RETOUR SUR UNE BONNE NOUVELLE !

Une actualité chassant l’autre, nous sommes passés un peu vite sur un fait particulièrement réjouissant -qui plus est en Europe, où les occasions d’applaudir à un événement politique ne sont pas pléthoriques ! Le 11 octobre dernier, lors des élections municipales à Vienne, capitale de l’Autriche (près de 2 millions d’habitants), le FPÖ, l’un des plus puissants partis d’extrême-droite en Europe, s’est littéralement effondré, passant de 32% en 2015 à un peu plus de 7% aujourd’hui . Quant à l’ex-chef du FPÖ, Heinz-Christian Strache,  qui dut quitter son poste de…vice-Chancelier d’Autriche (!) en même temps que son parti, l ‘année dernière, après un retentissant scandale de corruption, il s’est présenté cette fois sous une autre étiquette d’extrême-droite. Celui qui fut naguère le leader le plus haut placé de sa mouvance politique en Europe recueille aujourd’hui 3% et ne siègera même plus au Conseil municipal.

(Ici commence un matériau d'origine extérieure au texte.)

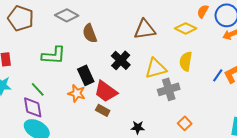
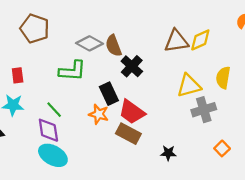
gray diamond: (67, 15) -> (90, 43), moved
yellow diamond: (186, 28) -> (200, 40), moved, turned -50
black cross: (121, 60) -> (132, 66), moved
brown rectangle: (103, 110) -> (128, 134), size x1.5

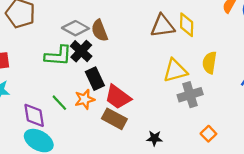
yellow diamond: (200, 40) -> (187, 25), turned -65
black cross: (132, 66) -> (81, 51), moved
green line: (54, 110) -> (59, 103), moved
orange star: (99, 114) -> (85, 99), turned -30

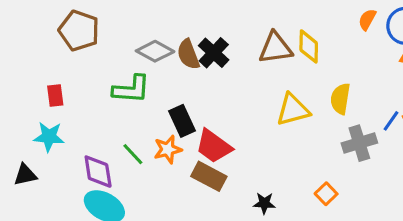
black cross: (81, 51) -> (214, 53), moved
gray cross: (190, 95) -> (359, 143), moved
orange square: (208, 134) -> (326, 194), moved

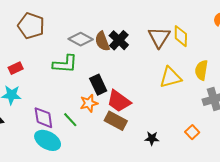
brown triangle: (275, 48) -> (159, 37), turned -50
red rectangle: (55, 96) -> (16, 68), turned 72
green line: (133, 154) -> (70, 120), moved

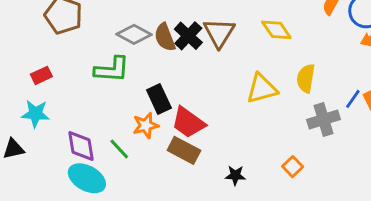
yellow diamond: (181, 36) -> (276, 30), turned -35
brown triangle: (159, 37) -> (219, 33), moved

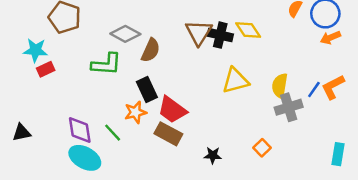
black cross: (188, 36) -> (220, 35), moved, turned -30
brown semicircle: (165, 37) -> (151, 50), moved, turned -135
yellow semicircle: (306, 78) -> (280, 86), moved
cyan star: (35, 114) -> (35, 50), moved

Jusqu’à ce qu’il doive piteusement  quitter son prestigieux poste au Sommet de l’Etat , Strache et son parti avaient droit à un chapelet de louanges de sa proche complice, Marine Le Pen:  « Bravo à nos amis et alliés du FPÖ et à leur leader Heinz-Christian Strache pour ce résultat aux législatives (…), nouveau signe de l’attachement des peuples européens à leur liberté et à leur identité » écrit-elle en 2017. « Merci à Heinz-Christian Strache et à nos alliés patriotes du FPÖ autrichien pour leur soutien ! » avait-elle  tweeté avant les élections européennes de 2019″. C’était l’époque où Le Pen paradait fièrement avec l’hyper-xénophobe autrichien et l’Italien Salvini, aujourd’hui poursuivi pour avoir bloqué des migrants en mer.

Un bémol, cependant, dans ce nouveau paysage politique de la capitale autrichienne : une grande partie des électrices et électeurs qui ont, cette fois, sanctionné le FPÖ, se sont réfugiés dans l’abstention. Le danger demeure donc qu’un FPÖ « relooké » ou un nouvelle formation politique, semblable au FPÖ, mais temporairement « dédiabolisée », réussisse dans l’avenir à entraîner à nouveau tout ou partie de cet électorat.

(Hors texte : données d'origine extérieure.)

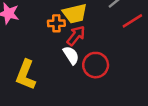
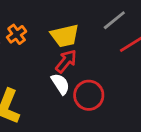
orange cross: (56, 23) -> (17, 34), moved, turned -35

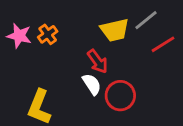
yellow trapezoid: (65, 36) -> (115, 30), moved
red arrow: (66, 61) -> (98, 61), turned 105

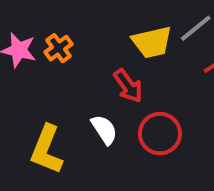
white semicircle: (92, 84) -> (104, 130), moved

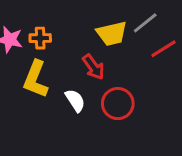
orange cross: (59, 48) -> (40, 38), turned 35
yellow L-shape: (47, 150) -> (36, 79), moved

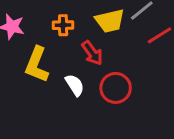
orange cross: (40, 38) -> (63, 25), moved

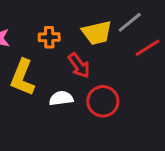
white semicircle: (75, 85) -> (61, 98), turned -65

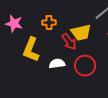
yellow trapezoid: (97, 33) -> (81, 33), moved

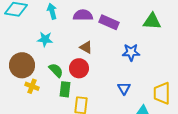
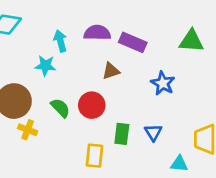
cyan arrow: (52, 11) -> (60, 41), moved
brown triangle: (86, 47) -> (111, 71), moved, turned -48
blue star: (131, 52) -> (163, 83), turned 30
green rectangle: (65, 89) -> (122, 134), moved

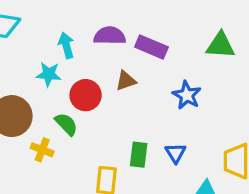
red circle: (92, 105) -> (86, 95), moved
yellow cross: (28, 130) -> (42, 150), moved

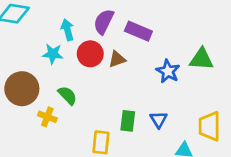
purple semicircle: (110, 36) -> (104, 22), turned -65
green triangle: (221, 45) -> (201, 59), moved
red circle: (86, 95) -> (90, 54), moved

La balle est dans le camp des forces décidées à ancrer la démocratie -et son corollaire, le social- dans la vie politique du pays. C’est là que le bât blesse ! Rappelons que le gouvernement est dirigé par le jeune et très réactionnaire leader chrétien-démocrate, Sebastian Kurz, en alliance avec l’extrême-droite jusqu’en 1979, puis avec… les Verts depuis le départ forcé des précédents ! La première priorité du Chancelier n’a, du reste, pas varié : la lutte -féroce- contre l’immigration . Dans la capitale, surnommée « la rouge », le maire est traditionnellement socialiste (plus de 46% aux dernières élections). Pour composer sa coalition, il a le choix de sa force d’appoint : les conservateurs, les libéraux ou les Verts…

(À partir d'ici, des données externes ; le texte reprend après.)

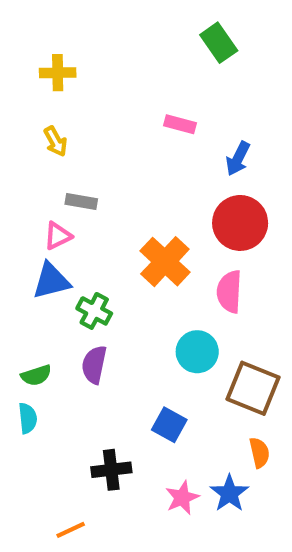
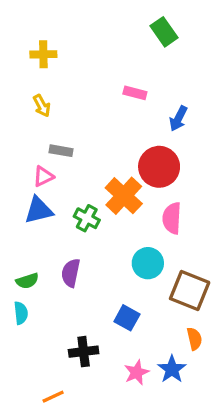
red circle: (240, 223) -> (159, 167), moved
green cross: (94, 311) -> (87, 218), moved

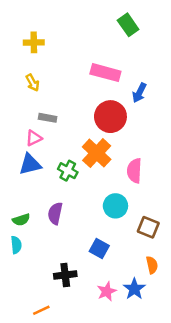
pink rectangle: (135, 93) -> (105, 73), size x1.6
red circle: (159, 167) -> (110, 117), moved
brown square: (190, 291) -> (148, 227), size x0.7

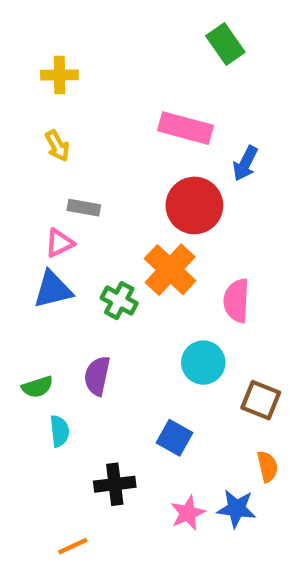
cyan semicircle: (16, 245) -> (59, 431), moved
blue star: (134, 289) -> (236, 509), turned -30

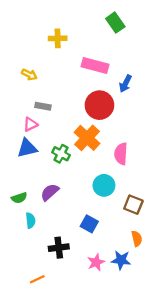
yellow cross: (59, 75) -> (58, 38), moved
yellow arrow: (57, 146) -> (29, 75), turned -35
purple semicircle: (97, 376) -> (50, 192), turned 36

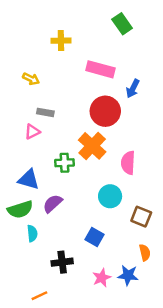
blue triangle: (27, 148) -> (29, 179), moved, turned 30
green cross: (61, 154) -> (65, 163), turned -30
green semicircle: (19, 198) -> (20, 209), size x1.5

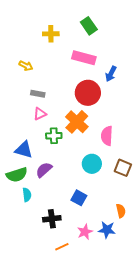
green rectangle: (122, 24) -> (89, 26), moved
pink triangle: (32, 132) -> (40, 114), moved
brown square: (141, 217) -> (123, 168), moved
orange line: (39, 296) -> (62, 247), moved

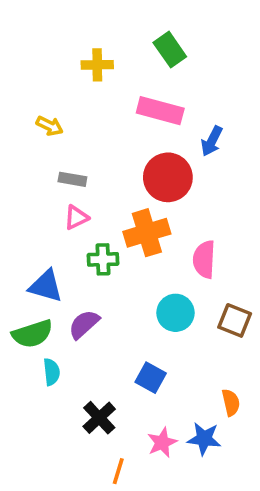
orange cross: (77, 122) -> (147, 233), turned 30
black cross: (52, 219) -> (99, 418), turned -36
orange line: (62, 247) -> (118, 471), turned -48

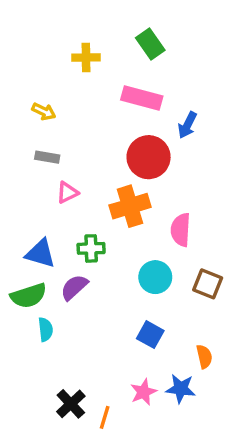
gray rectangle: (72, 179) -> (47, 157), moved
green cross: (103, 259) -> (91, 248), moved
blue square: (151, 378) -> (150, 335), moved
black cross: (99, 418) -> (71, 404), moved

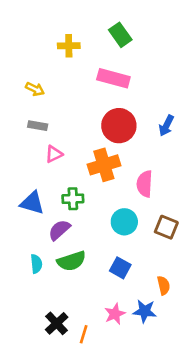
blue arrow: (187, 125) -> (166, 126), moved
green semicircle: (29, 296) -> (71, 261), moved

Face à cette constellation politicienne, un petit mouvement progressiste tente d’émerger : LINKS (la gauche) n’a, certes pas atteint les 5% de moyenne nécessaires pour siéger au Conseil de la métropole viennoise, mais a réalisé ce score parmi les jeunes et  vient de faire entrer 23 élus et élues dans des conseils d’arrondissements populaires ! Encore une bonne nouvelle ! La suite reste à écrire .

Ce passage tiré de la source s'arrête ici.